== DATA TO PROCESS

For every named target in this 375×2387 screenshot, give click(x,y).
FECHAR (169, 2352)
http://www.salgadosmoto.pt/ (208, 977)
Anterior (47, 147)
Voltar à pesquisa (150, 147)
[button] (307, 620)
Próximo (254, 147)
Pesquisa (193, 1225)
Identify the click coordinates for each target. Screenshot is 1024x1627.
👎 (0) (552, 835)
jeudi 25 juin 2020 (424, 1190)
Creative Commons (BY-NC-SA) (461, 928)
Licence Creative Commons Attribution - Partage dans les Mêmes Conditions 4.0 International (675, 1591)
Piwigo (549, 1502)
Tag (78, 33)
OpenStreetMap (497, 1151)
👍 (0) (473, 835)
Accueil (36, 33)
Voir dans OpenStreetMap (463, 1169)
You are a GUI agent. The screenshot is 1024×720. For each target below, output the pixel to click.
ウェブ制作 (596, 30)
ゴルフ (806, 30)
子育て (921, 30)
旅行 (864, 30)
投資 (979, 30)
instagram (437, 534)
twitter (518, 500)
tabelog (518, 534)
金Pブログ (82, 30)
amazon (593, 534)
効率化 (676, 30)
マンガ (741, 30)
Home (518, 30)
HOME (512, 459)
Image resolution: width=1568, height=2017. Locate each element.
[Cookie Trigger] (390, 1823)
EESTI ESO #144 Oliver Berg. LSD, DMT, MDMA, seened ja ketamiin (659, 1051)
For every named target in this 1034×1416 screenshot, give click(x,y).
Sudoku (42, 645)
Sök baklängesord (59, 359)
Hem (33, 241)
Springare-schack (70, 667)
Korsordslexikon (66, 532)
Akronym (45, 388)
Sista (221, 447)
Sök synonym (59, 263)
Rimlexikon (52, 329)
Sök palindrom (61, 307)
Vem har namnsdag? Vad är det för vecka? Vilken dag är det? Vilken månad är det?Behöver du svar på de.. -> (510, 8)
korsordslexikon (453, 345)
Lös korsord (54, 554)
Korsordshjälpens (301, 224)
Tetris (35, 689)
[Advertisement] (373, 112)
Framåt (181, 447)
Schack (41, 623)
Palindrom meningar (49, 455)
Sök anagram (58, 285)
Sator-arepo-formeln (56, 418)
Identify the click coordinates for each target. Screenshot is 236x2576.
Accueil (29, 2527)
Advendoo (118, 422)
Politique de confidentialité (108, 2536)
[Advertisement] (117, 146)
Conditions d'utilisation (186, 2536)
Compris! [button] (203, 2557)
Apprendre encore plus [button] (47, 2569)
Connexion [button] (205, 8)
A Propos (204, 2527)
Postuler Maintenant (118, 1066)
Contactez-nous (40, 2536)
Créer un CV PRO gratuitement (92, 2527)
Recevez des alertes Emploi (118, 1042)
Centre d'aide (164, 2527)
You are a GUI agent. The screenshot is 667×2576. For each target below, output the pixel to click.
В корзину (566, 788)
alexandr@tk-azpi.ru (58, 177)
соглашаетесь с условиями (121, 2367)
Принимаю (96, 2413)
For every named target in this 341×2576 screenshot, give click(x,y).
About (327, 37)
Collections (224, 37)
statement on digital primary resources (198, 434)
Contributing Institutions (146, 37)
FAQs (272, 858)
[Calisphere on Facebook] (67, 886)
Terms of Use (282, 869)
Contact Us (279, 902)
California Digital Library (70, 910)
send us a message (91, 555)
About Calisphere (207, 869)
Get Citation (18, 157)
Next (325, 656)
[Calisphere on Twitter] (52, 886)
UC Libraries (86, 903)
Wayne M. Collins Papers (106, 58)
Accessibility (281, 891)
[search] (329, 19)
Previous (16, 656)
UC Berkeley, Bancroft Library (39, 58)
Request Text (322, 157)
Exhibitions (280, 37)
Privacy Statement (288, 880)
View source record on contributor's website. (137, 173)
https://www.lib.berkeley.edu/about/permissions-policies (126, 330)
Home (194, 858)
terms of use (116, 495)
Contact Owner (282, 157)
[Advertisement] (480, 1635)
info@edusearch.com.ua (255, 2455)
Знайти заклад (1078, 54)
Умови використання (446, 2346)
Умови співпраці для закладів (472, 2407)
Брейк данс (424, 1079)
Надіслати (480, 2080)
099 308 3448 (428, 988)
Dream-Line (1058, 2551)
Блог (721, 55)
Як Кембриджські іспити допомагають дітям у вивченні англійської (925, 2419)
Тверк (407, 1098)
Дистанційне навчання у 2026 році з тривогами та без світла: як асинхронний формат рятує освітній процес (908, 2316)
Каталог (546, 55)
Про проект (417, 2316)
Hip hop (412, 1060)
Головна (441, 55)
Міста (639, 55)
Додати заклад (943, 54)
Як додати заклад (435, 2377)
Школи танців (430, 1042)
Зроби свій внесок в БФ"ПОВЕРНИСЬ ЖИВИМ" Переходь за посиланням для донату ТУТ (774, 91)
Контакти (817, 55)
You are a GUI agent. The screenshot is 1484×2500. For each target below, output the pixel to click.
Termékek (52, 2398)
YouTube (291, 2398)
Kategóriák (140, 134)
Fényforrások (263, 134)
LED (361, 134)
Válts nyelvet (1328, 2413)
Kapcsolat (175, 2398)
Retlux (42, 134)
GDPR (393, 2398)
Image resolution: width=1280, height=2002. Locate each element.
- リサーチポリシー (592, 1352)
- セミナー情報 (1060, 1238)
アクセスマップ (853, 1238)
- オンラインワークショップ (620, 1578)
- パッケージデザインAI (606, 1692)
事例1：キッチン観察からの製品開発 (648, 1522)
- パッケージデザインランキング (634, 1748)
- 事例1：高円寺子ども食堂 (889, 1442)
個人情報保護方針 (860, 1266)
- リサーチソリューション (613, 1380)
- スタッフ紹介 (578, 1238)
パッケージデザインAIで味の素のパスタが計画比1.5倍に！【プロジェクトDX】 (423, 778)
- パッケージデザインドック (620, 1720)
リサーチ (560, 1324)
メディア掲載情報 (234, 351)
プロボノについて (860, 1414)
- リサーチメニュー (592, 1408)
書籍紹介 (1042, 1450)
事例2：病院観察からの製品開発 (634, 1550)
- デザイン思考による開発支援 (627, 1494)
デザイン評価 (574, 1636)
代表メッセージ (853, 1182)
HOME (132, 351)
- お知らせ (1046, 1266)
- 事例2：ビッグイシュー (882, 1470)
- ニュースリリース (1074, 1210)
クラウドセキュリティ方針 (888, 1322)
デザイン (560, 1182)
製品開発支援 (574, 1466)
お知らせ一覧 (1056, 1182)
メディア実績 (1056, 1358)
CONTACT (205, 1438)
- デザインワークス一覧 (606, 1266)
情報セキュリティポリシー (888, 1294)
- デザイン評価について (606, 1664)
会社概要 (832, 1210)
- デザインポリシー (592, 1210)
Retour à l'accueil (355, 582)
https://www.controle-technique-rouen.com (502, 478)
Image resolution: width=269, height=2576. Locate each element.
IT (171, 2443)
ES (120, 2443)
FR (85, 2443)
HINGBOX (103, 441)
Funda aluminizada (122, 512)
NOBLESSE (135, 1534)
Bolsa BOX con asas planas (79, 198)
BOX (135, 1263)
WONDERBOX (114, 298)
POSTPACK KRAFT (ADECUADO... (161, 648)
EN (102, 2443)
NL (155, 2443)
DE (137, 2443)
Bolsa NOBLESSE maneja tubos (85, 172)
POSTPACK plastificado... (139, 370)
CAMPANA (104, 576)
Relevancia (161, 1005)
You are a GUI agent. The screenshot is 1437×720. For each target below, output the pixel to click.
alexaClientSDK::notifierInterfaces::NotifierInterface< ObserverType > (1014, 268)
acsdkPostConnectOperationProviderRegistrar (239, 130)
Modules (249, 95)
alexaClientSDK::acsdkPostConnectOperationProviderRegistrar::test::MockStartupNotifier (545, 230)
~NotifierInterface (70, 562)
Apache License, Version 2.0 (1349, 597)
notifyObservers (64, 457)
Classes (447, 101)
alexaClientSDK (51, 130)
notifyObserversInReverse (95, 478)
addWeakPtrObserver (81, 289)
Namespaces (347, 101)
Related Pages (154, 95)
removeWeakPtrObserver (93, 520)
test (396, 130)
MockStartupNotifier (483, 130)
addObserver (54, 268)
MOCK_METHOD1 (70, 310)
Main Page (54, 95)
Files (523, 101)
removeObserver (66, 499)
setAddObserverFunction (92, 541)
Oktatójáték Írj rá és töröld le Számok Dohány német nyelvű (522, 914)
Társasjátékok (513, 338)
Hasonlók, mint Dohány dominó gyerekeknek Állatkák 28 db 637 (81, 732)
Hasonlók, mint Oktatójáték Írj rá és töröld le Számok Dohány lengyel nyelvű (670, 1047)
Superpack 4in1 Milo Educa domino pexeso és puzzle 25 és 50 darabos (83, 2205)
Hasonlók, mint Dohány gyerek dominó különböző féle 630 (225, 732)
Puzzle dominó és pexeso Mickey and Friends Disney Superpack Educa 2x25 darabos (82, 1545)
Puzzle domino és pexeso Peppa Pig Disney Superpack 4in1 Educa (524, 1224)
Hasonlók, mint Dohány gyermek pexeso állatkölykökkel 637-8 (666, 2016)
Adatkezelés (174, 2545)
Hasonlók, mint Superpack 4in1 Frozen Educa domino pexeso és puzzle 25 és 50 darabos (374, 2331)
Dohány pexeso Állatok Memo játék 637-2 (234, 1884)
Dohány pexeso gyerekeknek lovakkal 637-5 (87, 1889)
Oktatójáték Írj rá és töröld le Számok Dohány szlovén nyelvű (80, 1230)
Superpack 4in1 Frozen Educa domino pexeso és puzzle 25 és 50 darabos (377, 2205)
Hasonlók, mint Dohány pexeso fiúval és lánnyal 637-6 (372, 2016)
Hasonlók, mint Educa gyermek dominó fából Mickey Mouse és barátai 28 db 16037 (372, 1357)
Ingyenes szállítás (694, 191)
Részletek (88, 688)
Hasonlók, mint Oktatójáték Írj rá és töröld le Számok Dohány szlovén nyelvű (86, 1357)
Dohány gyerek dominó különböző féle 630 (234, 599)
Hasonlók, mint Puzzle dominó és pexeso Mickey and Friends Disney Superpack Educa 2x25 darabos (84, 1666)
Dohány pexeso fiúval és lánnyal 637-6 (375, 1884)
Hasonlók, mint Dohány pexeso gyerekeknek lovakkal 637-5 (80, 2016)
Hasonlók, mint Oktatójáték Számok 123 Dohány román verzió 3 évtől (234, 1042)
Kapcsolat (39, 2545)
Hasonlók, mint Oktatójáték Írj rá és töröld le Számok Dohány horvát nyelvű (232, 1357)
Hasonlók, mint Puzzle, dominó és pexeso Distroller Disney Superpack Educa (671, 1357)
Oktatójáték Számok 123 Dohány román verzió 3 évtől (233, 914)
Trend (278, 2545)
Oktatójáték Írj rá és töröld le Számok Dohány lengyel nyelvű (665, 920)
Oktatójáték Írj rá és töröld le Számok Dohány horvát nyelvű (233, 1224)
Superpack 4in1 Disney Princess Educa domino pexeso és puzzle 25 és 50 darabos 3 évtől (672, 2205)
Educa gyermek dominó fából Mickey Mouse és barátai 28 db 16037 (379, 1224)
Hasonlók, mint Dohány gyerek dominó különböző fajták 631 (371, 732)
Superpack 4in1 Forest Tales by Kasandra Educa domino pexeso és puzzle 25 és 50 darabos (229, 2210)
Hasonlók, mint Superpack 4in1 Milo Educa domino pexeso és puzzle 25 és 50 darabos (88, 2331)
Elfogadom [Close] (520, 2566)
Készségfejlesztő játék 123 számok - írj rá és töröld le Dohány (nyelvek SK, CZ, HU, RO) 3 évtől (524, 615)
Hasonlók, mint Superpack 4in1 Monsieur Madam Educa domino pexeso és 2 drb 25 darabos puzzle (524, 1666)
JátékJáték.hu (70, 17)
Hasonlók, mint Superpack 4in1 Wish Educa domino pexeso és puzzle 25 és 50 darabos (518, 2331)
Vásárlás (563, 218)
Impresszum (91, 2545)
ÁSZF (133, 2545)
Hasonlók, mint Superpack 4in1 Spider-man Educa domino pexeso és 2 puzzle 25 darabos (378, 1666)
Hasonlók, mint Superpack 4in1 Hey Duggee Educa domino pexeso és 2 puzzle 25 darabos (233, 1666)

====

Through the line that contains "OpenStreetMap (497, 1151)", copy the material above exactly, beginning at its first line and including nothing more.

For every named target in this 375×2387 screenshot, give click(x,y).
FECHAR (169, 2352)
http://www.salgadosmoto.pt/ (208, 977)
Anterior (47, 147)
Voltar à pesquisa (150, 147)
[button] (307, 620)
Próximo (254, 147)
Pesquisa (193, 1225)
Identify the click coordinates for each target. Screenshot is 1024x1627.
👎 (0) (552, 835)
jeudi 25 juin 2020 (424, 1190)
Creative Commons (BY-NC-SA) (461, 928)
Licence Creative Commons Attribution - Partage dans les Mêmes Conditions 4.0 International (675, 1591)
Piwigo (549, 1502)
Tag (78, 33)
OpenStreetMap (497, 1151)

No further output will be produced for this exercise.